*Try it*
Take each line in the entries below that holds "ventrale" and show it.

Segment Start: Records for this exercise

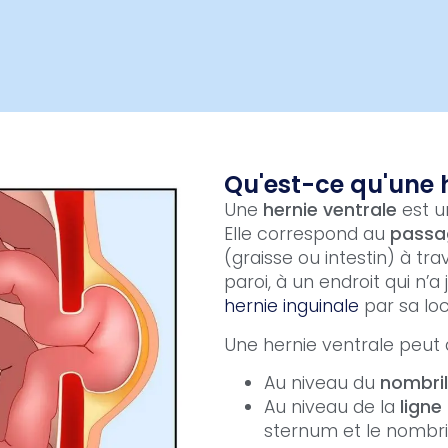
Qu'est-ce qu'une h
Une
hernie ventrale
est u
Elle correspond au
passa
(graisse ou intestin) à tra
paroi, à un endroit qui n’a
hernie inguinale
par sa lo
Une hernie ventrale peut 
Au niveau du
nombril
Au niveau de la
ligne
sternum et le nombril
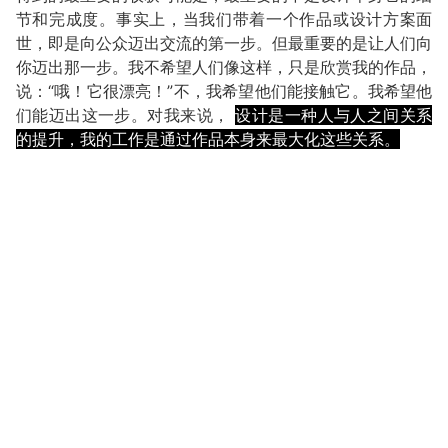
节和完成度。事实上，当我们带着一个作品或设计方案面
世，即是向公众迈出交流的第一步。但最重要的是让人们向
你迈出那一步。我不希望人们像这样，只是欣赏我的作品，
说：“哦！它很漂亮！”不，我希望他们能接触它。我希望他
们能迈出这一步。对我来说，
设计是一种人与人之间关系
的提升，我的工作是通过作品本身来最大化这些关系。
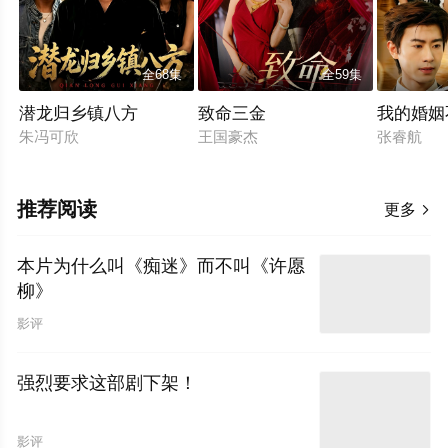
全68集
全59集
潜龙归乡镇八方
致命三金
我的婚姻
朱冯可欣
王国豪杰
张睿航
推荐阅读
更多

本片为什么叫《痴迷》而不叫《许愿
柳》
影评
强烈要求这部剧下架！
影评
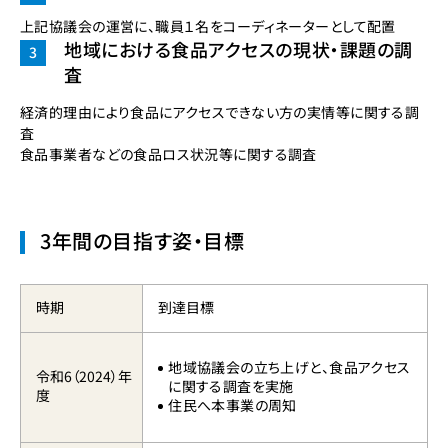
上記協議会の運営に、職員１名をコーディネーターとして配置
地域における食品アクセスの現状・課題の調
査
経済的理由により食品にアクセスできない方の実情等に関する調
査
食品事業者などの食品ロス状況等に関する調査
3年間の目指す姿・目標
時期
到達目標
地域協議会の立ち上げと、食品アクセス
令和6（2024）年
に関する調査を実施
度
住民へ本事業の周知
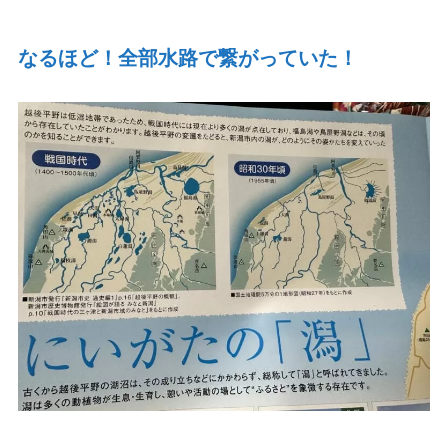
なるほど！全部水路で繋がっていた！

Segment End: Records for this exercise

*Solution below*
hernie ventrale
Une hernie ventrale peut 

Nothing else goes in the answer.